Pa. Rep. Coy says he won't seek re-election

January 28, 2004|by DON AINES

A fixture in the Pennsylvania House of Representatives for more than two decades, state Rep. Jeff Coy, D-Franklin/Cumberland, announced Tuesday he will not seek a 12th term.

"It has been the honor of my life to serve the people of Franklin and Cumberland counties. I'm proud of what we've accomplished together over the years, and I am confident that this district will continue to grow and prosper," Coy said in a press release announcing his decision to retire from the seat he has held since winning a tight race over incumbent Harry Bittle in 1982.

The press release contained no other statements by Coy regarding his decision to retire or his plans for the future.

Several calls to his Harrisburg, Pa., office Monday and Tuesday were not returned.

Since he was first elected, Coy has been challenged often by Republicans who have sought to win back the seat in a district where about 60 percent of the registered voters are Republicans.


"Jeff is amazing in that he always had to walk a political tightrope," said state Rep. Patrick Fleagle, who has served across the political aisle from Coy for 15 years.

He said Coy balanced the interests of a mostly conservative district while advancing to leadership positions within the Democratic Party.

"Jeff would snatch victory from the jaws of political defeat," he said.

Coy leadership

Democratic colleagues elected Coy as majority caucus chairman in 1993. Since 1995, he has served as minority caucus secretary, the fourth-highest leadership position in the caucus.

He also is treasurer of the Joint State Government Commission, a research arm of the General Assembly, and has served on the Local Government Commission, according to the press release.

"Jeff Coy has worked tirelessly on behalf of the residents of the 89th District. His leadership and dedication will be missed not only in Franklin and Cumberland counties, but also in the halls of the state Capitol where he is an outstanding leader in the House of Representatives," Gov. Ed Rendell said in a statement contained in Coy's press release.
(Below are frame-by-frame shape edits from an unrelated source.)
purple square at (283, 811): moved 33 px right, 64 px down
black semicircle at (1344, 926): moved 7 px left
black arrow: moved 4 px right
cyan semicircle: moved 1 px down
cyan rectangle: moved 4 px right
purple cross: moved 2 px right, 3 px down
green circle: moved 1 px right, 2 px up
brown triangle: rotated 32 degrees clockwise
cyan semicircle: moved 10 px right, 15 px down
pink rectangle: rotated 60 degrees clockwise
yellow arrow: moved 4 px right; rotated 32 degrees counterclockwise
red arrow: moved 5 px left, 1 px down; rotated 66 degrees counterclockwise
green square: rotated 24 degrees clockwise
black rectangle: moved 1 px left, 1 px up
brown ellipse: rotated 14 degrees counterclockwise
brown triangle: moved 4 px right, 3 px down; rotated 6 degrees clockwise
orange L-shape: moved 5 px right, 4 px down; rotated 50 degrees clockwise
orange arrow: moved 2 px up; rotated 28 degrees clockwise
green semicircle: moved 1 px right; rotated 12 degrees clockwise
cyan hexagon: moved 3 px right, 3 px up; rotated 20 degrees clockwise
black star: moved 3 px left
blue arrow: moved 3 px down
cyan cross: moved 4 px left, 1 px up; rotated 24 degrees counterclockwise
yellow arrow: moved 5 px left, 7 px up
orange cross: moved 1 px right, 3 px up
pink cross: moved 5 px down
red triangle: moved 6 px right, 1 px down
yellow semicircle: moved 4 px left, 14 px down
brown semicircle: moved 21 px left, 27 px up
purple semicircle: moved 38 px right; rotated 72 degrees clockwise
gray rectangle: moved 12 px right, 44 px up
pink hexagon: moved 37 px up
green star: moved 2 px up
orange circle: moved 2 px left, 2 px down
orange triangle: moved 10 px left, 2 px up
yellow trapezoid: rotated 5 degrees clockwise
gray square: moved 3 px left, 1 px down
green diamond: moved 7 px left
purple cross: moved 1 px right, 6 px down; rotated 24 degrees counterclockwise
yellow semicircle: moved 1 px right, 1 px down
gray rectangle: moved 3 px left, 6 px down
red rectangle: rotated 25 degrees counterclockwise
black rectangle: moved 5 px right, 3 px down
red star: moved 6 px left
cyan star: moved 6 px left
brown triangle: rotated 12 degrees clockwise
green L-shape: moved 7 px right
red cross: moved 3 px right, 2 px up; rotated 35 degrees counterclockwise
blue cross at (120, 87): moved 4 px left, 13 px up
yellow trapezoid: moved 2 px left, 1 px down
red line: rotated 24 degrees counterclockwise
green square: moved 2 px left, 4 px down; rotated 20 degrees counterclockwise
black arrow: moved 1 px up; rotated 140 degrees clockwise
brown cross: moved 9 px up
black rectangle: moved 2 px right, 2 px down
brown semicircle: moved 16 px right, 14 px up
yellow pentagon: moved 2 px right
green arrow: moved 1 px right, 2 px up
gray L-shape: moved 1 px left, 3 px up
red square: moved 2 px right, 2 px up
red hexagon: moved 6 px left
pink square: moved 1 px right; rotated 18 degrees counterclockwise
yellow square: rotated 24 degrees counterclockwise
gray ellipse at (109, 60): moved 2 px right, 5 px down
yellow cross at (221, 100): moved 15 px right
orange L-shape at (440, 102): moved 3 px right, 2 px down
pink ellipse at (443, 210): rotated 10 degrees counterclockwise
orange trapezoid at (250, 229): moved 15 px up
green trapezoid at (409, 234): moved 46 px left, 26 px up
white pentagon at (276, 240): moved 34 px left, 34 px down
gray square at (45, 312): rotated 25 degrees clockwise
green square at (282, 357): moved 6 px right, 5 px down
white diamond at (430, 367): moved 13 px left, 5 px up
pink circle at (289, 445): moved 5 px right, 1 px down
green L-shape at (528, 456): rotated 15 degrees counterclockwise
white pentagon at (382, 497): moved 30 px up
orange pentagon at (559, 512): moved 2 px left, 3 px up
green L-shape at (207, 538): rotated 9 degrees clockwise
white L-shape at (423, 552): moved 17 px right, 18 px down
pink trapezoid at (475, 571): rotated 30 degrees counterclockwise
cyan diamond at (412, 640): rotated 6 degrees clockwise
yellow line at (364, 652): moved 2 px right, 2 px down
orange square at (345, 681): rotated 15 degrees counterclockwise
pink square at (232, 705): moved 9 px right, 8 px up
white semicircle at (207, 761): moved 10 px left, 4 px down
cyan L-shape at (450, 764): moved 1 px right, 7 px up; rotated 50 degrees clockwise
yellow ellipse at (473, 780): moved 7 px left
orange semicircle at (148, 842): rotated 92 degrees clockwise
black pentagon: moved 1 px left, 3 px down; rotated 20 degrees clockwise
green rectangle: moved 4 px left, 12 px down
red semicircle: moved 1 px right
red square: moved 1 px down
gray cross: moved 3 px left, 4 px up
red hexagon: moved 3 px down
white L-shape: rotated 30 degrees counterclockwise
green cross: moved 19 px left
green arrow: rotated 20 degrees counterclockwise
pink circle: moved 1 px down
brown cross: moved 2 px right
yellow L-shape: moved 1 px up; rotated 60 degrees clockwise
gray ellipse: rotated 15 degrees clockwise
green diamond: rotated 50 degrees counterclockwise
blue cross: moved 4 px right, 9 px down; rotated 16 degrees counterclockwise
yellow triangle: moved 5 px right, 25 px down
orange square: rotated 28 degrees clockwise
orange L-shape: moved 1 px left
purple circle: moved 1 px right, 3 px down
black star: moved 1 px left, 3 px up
"I've always admired Jeff for his ability to cross party lines and find common ground among various points of view. He's the kind of leader you can call on to bring opposing sides together on tough issues," Rendell said.

"The departure of Jeff Coy in the state legislature will not go unnoticed. Perhaps his greatest strength is his tenacity to get the job done and ability to build bridges within and between party lines," Democratic Whip Rep. Mike Veon said in Coy's press release.

"I know Jeff has many years of community and public service left to give, but when he leaves the House it will be a real loss to his district, to our Democratic Caucus and to the Commonwealth," said Democratic House Leader Rep. William DeWeese.

"Jeff is a tremendous advocate in Harrisburg for the people of the 89th District," said Chambersburg Borough Council President William F. McLaughlin, a Republican. "He served it with honor and distinction for 22 years and will be hard to replace."

McLaughlin noted Coy's support for many projects within the district, particularly his efforts to secure funding for the Chambers-5 Business Park.

During his time in office, Coy has served nine years on the Chesapeake Bay Commission, including a term as its chairman.

He also is the most senior member of the Board of Governors of the State System of Higher Education, which oversees 14 state-owned universities, including Shippensburg University, from which Coy graduated in 1973.

Education has been a continuing interest of the legislator, according to his announcement. He led "the fight for quality preschool education, full-day kindergarten, smaller class sizes and safer schools," the press release stated.

"I think Jeff's at a point in his life where he's done and proven just about everything he needs to in that career," Fleagle said.